A ses dons naturels, qui étaient éminents, il superposa, avec une énergie tenace, des richesses d’ascétisme et de spiritualité analogues à celles des saints.
Profondeur de vie intérieure, soumission totale à la volonté de Dieu, charité brûlante envers les âmes, détachement et austérité à un degré rare, limpidité et pureté sans faille, droiture et vaillance extrêmes, vœu de perfection, intuitions et expériences mystiques : tout cela resplendit chez le P. d’Alzon.
Depuis son Séminaire jusqu’à sa mort, il fut chargé de croix, harcelé d’épreuves. Comme les saints, il les aima et en bénit Dieu.
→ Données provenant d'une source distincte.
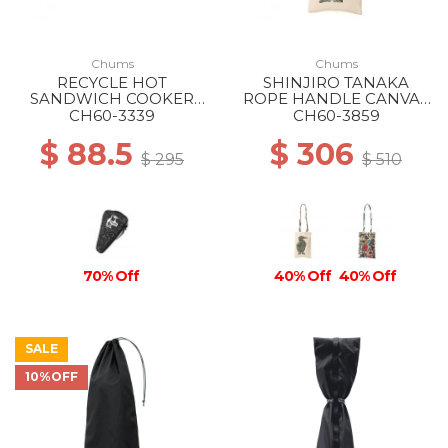
Chums
Chums
RECYCLE HOT
SHINJIRO TANAKA
SANDWICH COOKER
ROPE HANDLE CANVAS
CASE Z222 ONCE UPON
TOTE Z344 THE
CH60-3339
CH60-3859
A TIME
BUILDING BLOCKS OF
$ 88.5
$ 306
LIFE
$ 295
$ 510
70% Off
40% Off
40% Off
SALE
10%OFF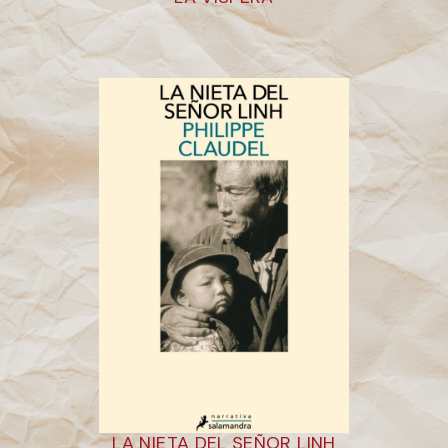
LA NIETA DEL SEÑOR LINH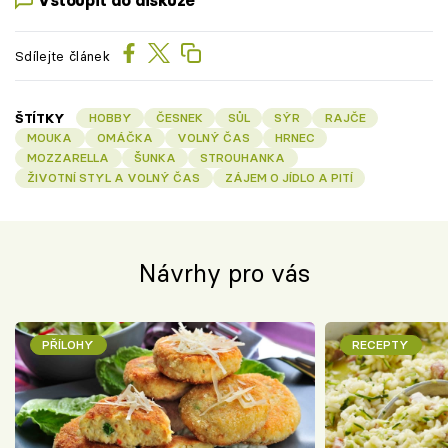
Sdílejte článek
ŠTÍTKY
HOBBY
ČESNEK
SŮL
SÝR
RAJČE
MOUKA
OMÁČKA
VOLNÝ ČAS
HRNEC
MOZZARELLA
ŠUNKA
STROUHANKA
ŽIVOTNÍ STYL A VOLNÝ ČAS
ZÁJEM O JÍDLO A PITÍ
Návrhy pro vás
PŘÍLOHY
RECEPTY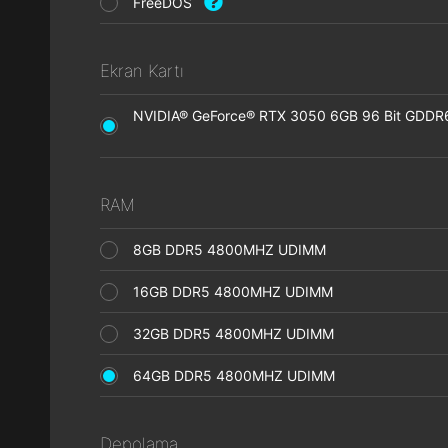
FreeDOS
Ekran Kartı
NVIDIA® GeForce® RTX 3050 6GB 96 Bit GDDR6 
RAM
8GB DDR5 4800MHZ UDIMM
16GB DDR5 4800MHZ UDIMM
32GB DDR5 4800MHZ UDIMM
64GB DDR5 4800MHZ UDIMM
Depolama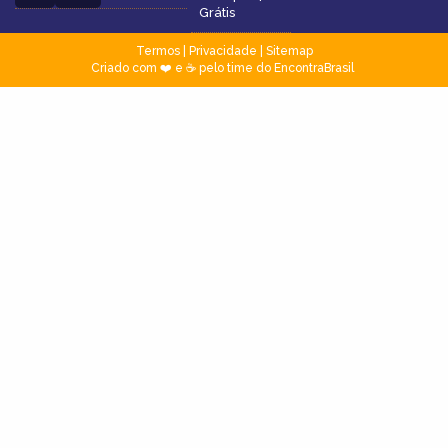
Grátis
Termos
|
Privacidade
|
Sitemap
Criado com ❤️ e ☕ pelo time do EncontraBrasil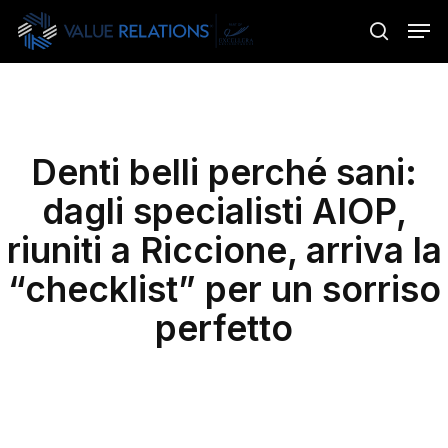
Skip
Menu
Men
to
search
main
content
Denti belli perché sani:
dagli specialisti AIOP,
riuniti a Riccione, arriva la
“checklist” per un sorriso
perfetto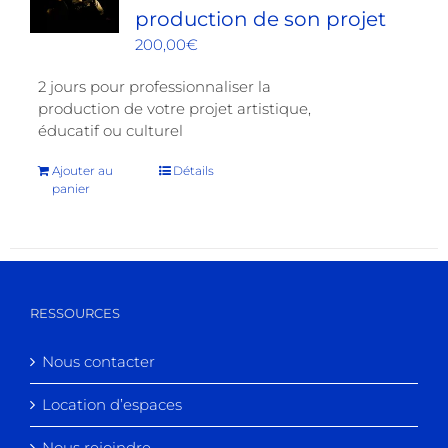
production de son projet
200,00
€
2 jours pour professionnaliser la
production de votre projet artistique,
éducatif ou culturel
Ajouter au
Détails
panier
RESSOURCES
Nous contacter
Location d’espaces
Nous rejoindre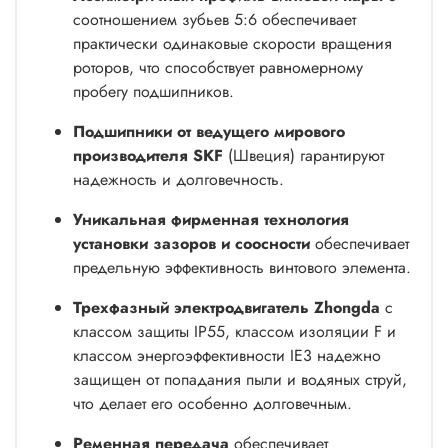
соотношением зубьев 5:6 обеспечивает
практически одинаковые скорости вращения
роторов, что способствует равномерному
пробегу подшипников.
Подшипники от ведущего мирового
производителя SKF
(Швеция) гарантируют
надежность и долговечность.
Уникальная фирменная технология
установки зазоров и соосности
обеспечивает
предельную эффективность винтового элемента.
Трехфазный электродвигатель Zhongda
с
классом защиты IP55, классом изоляции F и
классом энергоэффективности IE3 надежно
защищен от попадания пыли и водяных струй,
что делает его особенно долговечным.
Ременная передача
обеспечивает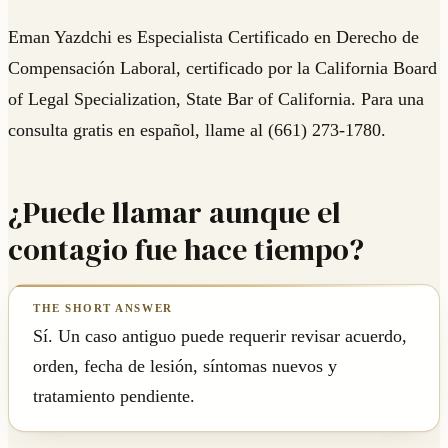
Eman Yazdchi es Especialista Certificado en Derecho de
Compensación Laboral, certificado por la California Board
of Legal Specialization, State Bar of California. Para una
consulta gratis en español, llame al (661) 273-1780.
¿Puede llamar aunque el
contagio fue hace tiempo?
Sí. Un caso antiguo puede requerir revisar acuerdo,
orden, fecha de lesión, síntomas nuevos y
tratamiento pendiente.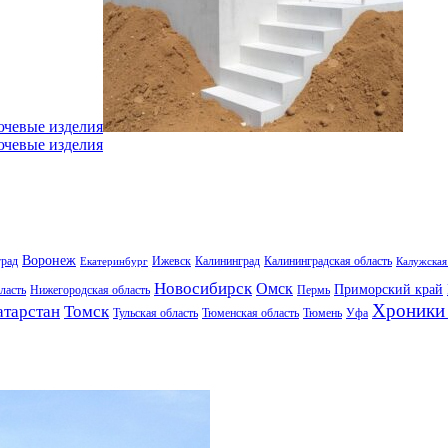
ючевые изделия
ючевые изделия
Воронеж
град
Ижевск
Калининград
Калининградская область
Екатеринбург
Калужская
Новосибирск
Омск
Приморский край
ласть
Нижегородская область
Пермь
Хроники 
атарстан
Томск
Тульская область
Тюменская область
Тюмень
Уфа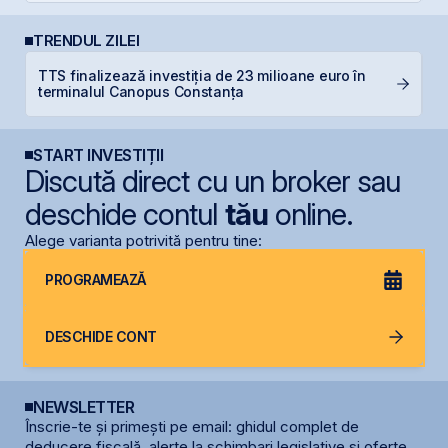
TRENDUL ZILEI
TTS finalizează investiția de 23 milioane euro în
R
terminalul Canopus Constanța
p
START INVESTIȚII
Discută direct cu un broker sau
deschide contul
tău
online.
Alege varianta potrivită pentru tine:
PROGRAMEAZĂ
DESCHIDE CONT
NEWSLETTER
Înscrie-te și primești pe email: ghidul complet de
deducere fiscală, alerte la schimbari legislative și oferte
Les confidences de ses lettres, en dépit de son humilité profonde, et nombre de faits fidèlement transmis appuient sa réputation de sainteté.
On reprochera peut-être à notre biographie de suivre un plan trop chronologique.
Un tel plan a des avantages et des inconvénients. Nous l’avons estimé bon pour nos points de vue.
Bon pour attirer moins l’attention sur le relief des œuvres du P. d’Alzon que sur le comportement de son âme, aux prises avec la multiplicité de préoccupations et d’entreprises qui l’enveloppaient simultanément à chaque étape de sa vie.
Bon pour lier ses projets et ses activités avec les événements qu’il ne cessait d’observer et dont l’ensemble conditionnait l’évolution de son apostolat et de sa vie spirituelle.
Bon pour marquer les stades progressifs de son ascension vers la sainteté ».
Extrait de la Préface du livre du P. Pépin sur le P. d’Alzon, Paris, Bonne Presse, 1950, pages 9-10.